Veronica Carmine : Notre musée vit principalement des touristes. Sonogno même compte à peine 100 habitants, et la vallée entière environ 850. Nous enregistrons environ 4000 visites par saison. La moitié des personnes sont germanophones, et c’est certainement une particularité de notre musée, qui se trouve en Suisse italienne. Le fait que notre musée accueille aussi de plus en plus de scolaires est très important pour nous.

La nouvelle orientation du musée de la Verzasca s’explique-t-elle par la forte présence de touristes?

Veronica Carmine : Nous avons adopté un nouveau concept, mais pas seulement pour les touristes. Nous avons par exemple constaté que le thème de l’émigration était absent. Maintenant, on peut toujours voir des pièces historiques comme une cuisine ancienne à l’image de la vie d’autrefois. Mais nous avons ajouté des salles qui abordent une problématique générale, par exemple la pauvreté. Pourquoi tous les enfants de la vallée de la Verzasca n’allaient-ils pas à l’école en hiver? Parce que certains devaient travailler comme ramoneurs, par exemple à Milan. Nous faisons ensuite le lien avec la pauvreté des enfants qui existe encore aujourd’hui dans le monde.

Carmen Simone : Je trouve cela très intéressant. Cela montre qu’on peut appréhender et interroger l’histoire de manière critique à partir d’un point de vue actuel. Dans une destination touristique, ce n’est pas simple, car pendant les vacances, les gens ne veulent pas trop se poser de questions. Mais une muséographie réussie permet d’offrir aux visiteurs une bonne expérience tout en les incitant à réfléchir. Nous devons établir un lien avec le patrimoine culturel depuis ici et maintenant. Et derrière le patrimoine culturel, il y a toujours des gens. En tant que responsables de musées, c’est à nous d’instaurer ce lien. Si nous n’y parvenons pas, notre pertinence en pâtira.
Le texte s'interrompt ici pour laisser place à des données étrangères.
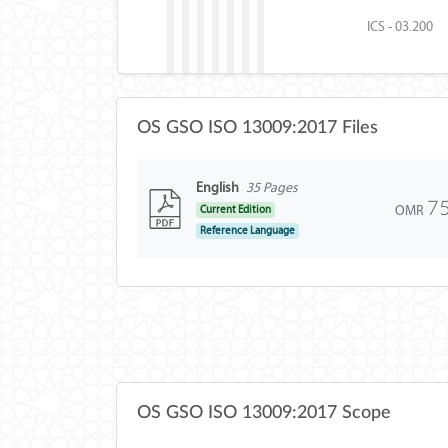
ICS - 03.200
OS GSO ISO 13009:2017 Files
English
35 Pages
7
OMR
Current Edition
Reference Language
OS GSO ISO 13009:2017 Scope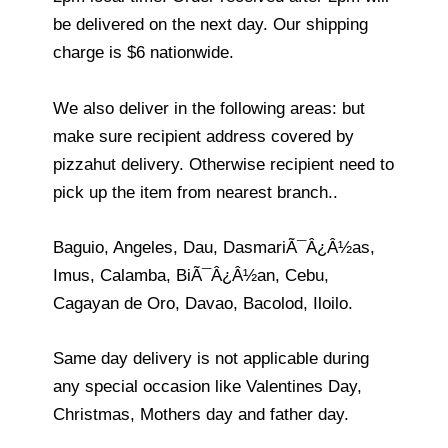
be delivered on the next day. Our shipping
charge is $6 nationwide.
We also deliver in the following areas: but
make sure recipient address covered by
pizzahut delivery. Otherwise recipient need to
pick up the item from nearest branch..
Baguio, Angeles, Dau, DasmariÃ¯Â¿Â½as,
Imus, Calamba, BiÃ¯Â¿Â½an, Cebu,
Cagayan de Oro, Davao, Bacolod, Iloilo.
Same day delivery is not applicable during
any special occasion like Valentines Day,
Christmas, Mothers day and father day.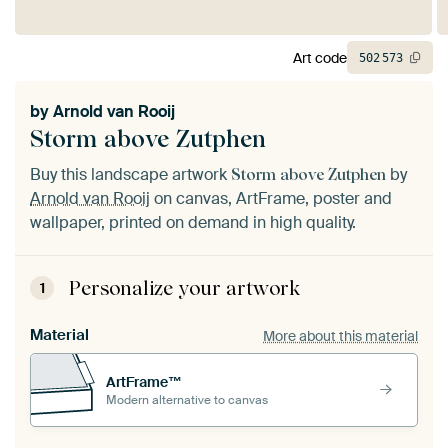
Art code
502
573
by
Arnold van Rooij
Storm above Zutphen
Buy this landscape artwork
by
Storm above Zutphen
Arnold van Rooij
on canvas, ArtFrame, poster and
wallpaper, printed on demand in high quality.
Personalize your artwork
1
Material
More about this material
ArtFrame™
Modern alternative to canvas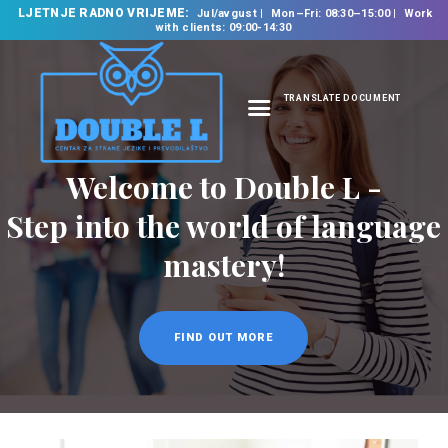
LJETNJE RADNO VRIJEME:
Jul/avgust
Mon–Fri: 08:30–15:00
Work
with clients: 09:00-14:30
TRANSLATE DOCUMENT
HOME
Welcome to Double L -
ABOUT US
OUR SERVICES
Step into the world of language
FOREIGN LANGUAGE
mastery!
SCHOOL
TRANSLATION
BUREAU
FIND OUT MORE
CLASSES
NEWS
CONTACT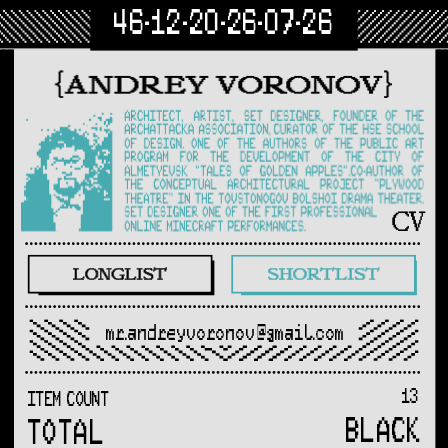
46-12-20-26-07-26
mr.andreyvoronov@gmail.com
13
ITEM COUNT
BLACK
TOTAL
Veronica Carmine : Exactement. Nous ne devons pas nous contenter d’être descriptifs, nous devons aussi analyser. C’est d’ailleurs aussi ce que souligne la nouvelle définition des musées élaborée par le Conseil international des musées (ICOM) lors de son Assemblée générale de 2022 à Prague. Un musée doit se mettre en contact avec la société, sortir de ses quatre murs et être participatif.

Mais avec les touristes, un problème peut se poser. Pendant les vacances, beaucoup d’entre eux ne veulent pas s’encombrer des problèmes du monde et préfèrent déconnecter. Or vous dites qu’il faut les inciter à réfléchir à notre époque actuelle. Comment concilier ces exigences divergentes?

Carmen Simone : Je trouve à cet égard très important ce qu’a dit ma collègue Veronica. Depuis l’année dernière, nous avons une nouvelle définition du musée. Conserver et transmettre le patrimoine culturel est important, mais l’interpréter et en discuter l’est tout autant. Nous devons par conséquent offrir au public des expériences, susciter la réflexion et la discussion. C’est tout un art! Et en plus, les musées sont aussi tenus de divertir. Je me réjouis que maintenant nous ayons officiellement cette mission.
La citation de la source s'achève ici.